Film Review by Frederic and Mary Ann Brussat

Planet of the Humans is available to stream for free on YouTube for 30 days, beginning on April 21, 2020, the eve of Earth Day. Click here to watch the documentary. A discussion with Executive Producer Michael Moore, Writer/Director Jeff Gibbs, and Producer Ozzie Zehner, recorded on April 22, can be viewed here.


Director Jeff Gibbs

We remember well the first Earth Day. Mary Ann’s brother Philip had helped to organize the event, including the big celebration on the mall in Washington, D.C. So we had plenty of advance notice of its significance, and we enthusiastically joined the crowd in New York City’s Union Square Park. In the 50 years since, we have remained committed to environmental causes, attending more rallies, making donations to various organizations, divesting from fossil fuels with our investments, and participating in recycling and other projects.

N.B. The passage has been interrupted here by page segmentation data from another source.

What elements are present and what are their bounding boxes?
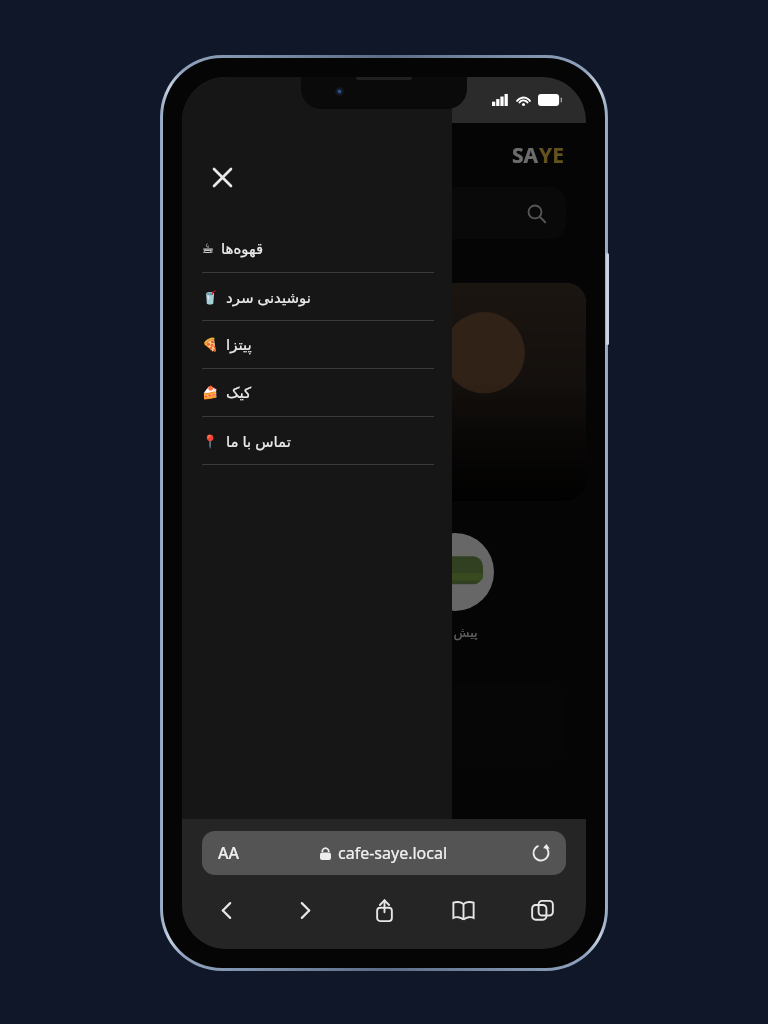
button[interactable]: AA	[202, 831, 566, 875]
staticText: پیش غذا	[433, 623, 478, 641]
staticText: 🍰	[202, 385, 219, 400]
button[interactable]: Back	[204, 888, 248, 932]
button[interactable]	[416, 533, 494, 611]
staticText: SA	[512, 141, 539, 170]
button[interactable]: 🍰	[182, 369, 452, 416]
button[interactable]: Share	[362, 888, 406, 932]
button[interactable]: 🍕	[182, 321, 452, 368]
staticText: نوشیدنی سرد	[226, 287, 311, 307]
button[interactable]: Forward	[283, 888, 327, 932]
button[interactable]: Close menu	[200, 155, 244, 199]
button[interactable]: Tabs	[520, 888, 564, 932]
staticText: قهوه‌ها	[221, 240, 264, 257]
staticText: cafe-saye.local	[338, 842, 448, 864]
button[interactable]: Bookmarks	[441, 888, 485, 932]
button[interactable]: New	[202, 283, 387, 501]
button[interactable]: 🥤	[182, 273, 452, 320]
button[interactable]: Reload	[530, 842, 552, 864]
staticText: AA	[218, 842, 239, 864]
staticText: 🥤	[202, 290, 219, 305]
button[interactable]	[401, 283, 586, 501]
staticText: ☕	[202, 241, 214, 256]
staticText: تماس با ما	[226, 431, 291, 451]
staticText: پیتزا	[226, 336, 252, 353]
staticText: کیک	[226, 384, 252, 401]
staticText: 📍	[202, 434, 219, 449]
staticText: 🍕	[202, 337, 219, 352]
button[interactable]: ☕	[182, 225, 452, 272]
staticText: YE	[539, 141, 564, 170]
staticText: چیزکیک نیویورکی	[282, 447, 375, 465]
button[interactable]: 📍	[182, 417, 452, 464]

Like others, we’ve hailed the rise of green energy options like solar and wind power. And we’ve read and reviewed the books and the documentaries by environmental activists.

Watching this documentary, written, directed, and produced by Jeff Gibbs, a lifelong environmentalist, and executive produced by award-winning documentary filmmaker and social prophet Michael Moore, we realized that what we’ve been doing is not enough.

In fact, what all of us have been doing may not be enough.The film opens with on-the-street interviews with a variety of people asking them how long they think humans have on earth. Gibbs asks his own questions: “How you ever wondered what would happen if a single species took over an entire planet? Maybe they are cute; maybe they are clever, but lack a certain self-restraint. What if they go way, way, way, way, way too far? How would they know when it is their time to go?” Sobering questions, especially in light of the delusion-shattering information to come in the next two hours.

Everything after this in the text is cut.